Write only the number of lines in the data that contain the word "this".

--- DATASET SECTION ---
# # #

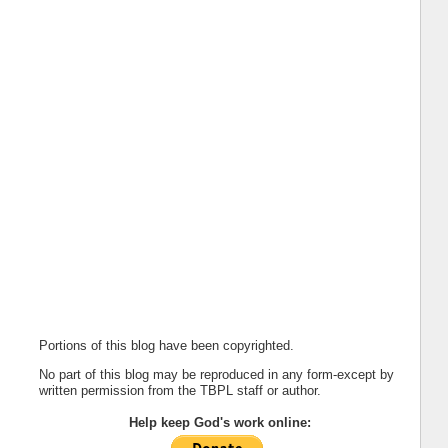
Portions of this blog have been copyrighted.
No part of this blog may be reproduced in any form-except by
written permission from the TBPL staff or author.
Help keep God's work online:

# # #

--- RESPONSE AREA ---
2